Even the perception of interference in the elections from outside the US can cause a diplomatic incident and the embassy found itself apologising to John McCain's campaign last month after an article written Mr Brown's name praised the Democratic candidate. The latest leak is more damaging as it seems to belittle Mr Obama's leadership qualities.

Sir Nigel complains that he "can seem to sit on the fence, assiduously balancing pros and cons."

Sir Nigel boasts unrivalled contacts within the Bush Administration and has closely followed the career of Hillary Clinton. But he also has reputation among diplomats as an abrasive bully, and the leak of such a pointedly critical, albeit private letter, to Gordon Brown may damage future relations with an Obama administration.

Sir Nigel predicts clashes with an Obama administration over Iran.

"If Obama wins, we will need to consider with him the articulation between (a) his desire for 'unconditional' dialogue with Iran and (b) our and the [United Nations Security Council]'s requirement of prior suspension of enrichment before the nuclear negotiations proper can begin."

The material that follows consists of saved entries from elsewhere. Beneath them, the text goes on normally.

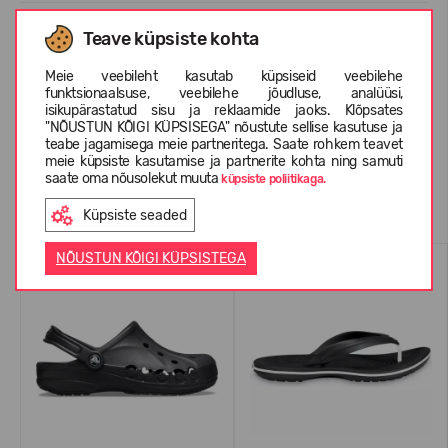
Teave küpsiste kohta
INFORMATSIOON KOHTA CROCS™
Meie veebileht kasutab küpsiseid veebilehe
funktsionaalsuse, veebilehe jõudluse, analüüsi,
isikupärastatud sisu ja reklaamide jaoks. Klõpsates
KLIENTIDE ARVUSTUSED (10)
"NÕUSTUN KÕIGI KÜPSISEGA" nõustute sellise kasutuse ja
teabe jagamisega meie partneritega. Saate rohkem teavet
meie küpsiste kasutamise ja partnerite kohta ning samuti
saate oma nõusolekut muuta
küpsiste poliitikaga.
Sarnased tooted
Küpsiste seaded
NÕUSTUN KÕIGI KÜPSISTEGA
ENIMMÜÜDUD
ENIMMÜÜDUD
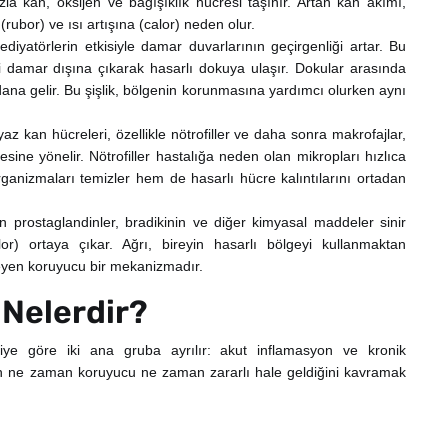
la kan, oksijen ve bağışıklık hücresi taşınır. Artan kan akımı,
 (rubor) ve ısı artışına (calor) neden olur.
diyatörlerin etkisiyle damar duvarlarının geçirgenliği artar. Bu
ri damar dışına çıkarak hasarlı dokuya ulaşır. Dokular arasında
ana gelir. Bu şişlik, bölgenin korunmasına yardımcı olurken aynı
z kan hücreleri, özellikle nötrofiller ve daha sonra makrofajlar,
sine yönelir. Nötrofiller hastalığa neden olan mikropları hızlıca
ganizmaları temizler hem de hasarlı hücre kalıntılarını ortadan
n prostaglandinler, bradikinin ve diğer kimyasal maddeler sinir
or) ortaya çıkar. Ağrı, bireyin hasarlı bölgeyi kullanmaktan
leyen koruyucu bir mekanizmadır.
 Nelerdir?
iye göre iki ana gruba ayrılır: akut inflamasyon ve kronik
n ne zaman koruyucu ne zaman zararlı hale geldiğini kavramak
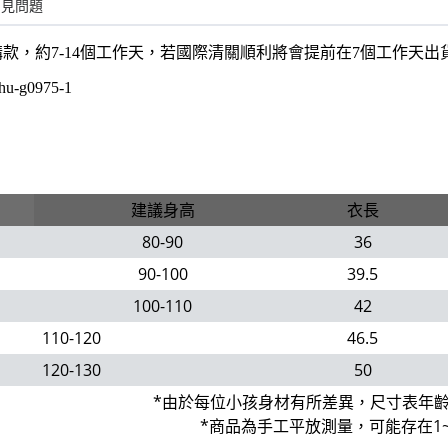
常見問題
購款，約7-14個工作天，若國際清關順利將會提前在7個工作天
hu-g0975
-1
建議身高
衣長
80-90
36
90-100
39.5
100-110
42
110-120
46.5
120-130
50
*由於每位小孩身材有所差異，尺寸表年
*商品為手工平放測量，可能存在1~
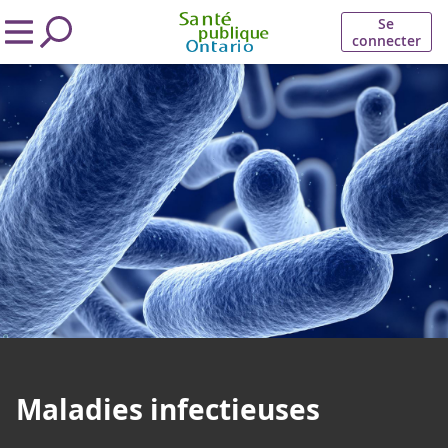
Se
connecter
Maladies infectieuses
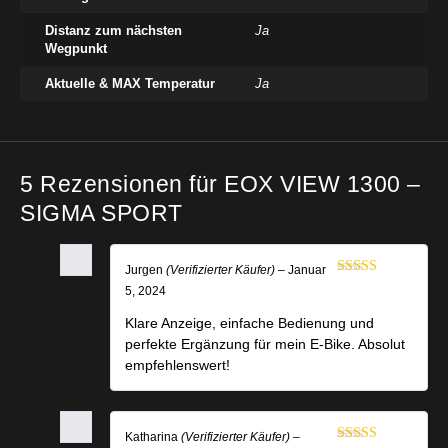
Distanz zum nächsten
Ja
Wegpunkt
Aktuelle & MAX Temperatur
Ja
5 Rezensionen für
EOX VIEW 1300 –
SIGMA SPORT
Jurgen
(Verifizierter Käufer)
–
Januar
Bewertet mit
5, 2024
5
von 5
Klare Anzeige, einfache Bedienung und
perfekte Ergänzung für mein E-Bike. Absolut
empfehlenswert!
Katharina
(Verifizierter Käufer)
–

But Sir Nigel – who describes the Iraq war as "the Iraq expedition" and "Bush's Iraq adventure" said that Mr Obama's Iraq policy, was practically identical to Britain's. This will not please the McCain campaign that accuses Mr Obama of pursuing a policy of surrender and defeat in Iraq.

"Whatever the detail, our own proposed transition in south-east Iraq would be consistent with Obama's likely approach. Obama's ideas on a more expansive regional framework for Iraq would also fit well with our thinking."

The CV: Sir Nigel Sheinwald

Sir Nigel Sheinwald, 55, is one of Britain's top diplomats. Educated at Harrow County School for Boys and then Balliol College, Oxford, he joined the Foreign Office in 1976 on the Japan desk. He was based in Moscow for a short time before returning to London to work in the Rhodesia and Zimbabwe department. In the early 1990s, he was made a permanent representative to the EU in Brussels, before heading the Foreign Office news department from 1995 to 1998. However, it was after Labour came to power in 1997 that he began to make a bigger impact. He established an excellent working relationship with the new foreign secretary, Robin Cook, and became close to Tony Blair. He served as the prime minister's senior foreign policy adviser between 2003 and 2007. Sir Nigel's biggest diplomatic coups came in 2003, when he took part in secret talks with Colonel Muammar Gaddafi that led to Libya abandoning nuclear weapons, and in 2006, when he secured the release of 15 British sailors who were captured near Iraq by Iranian troops. Those who have met Sir Nigel say he can be abrasive and intellectually overbearing, an image reinforced by his height and powerful build.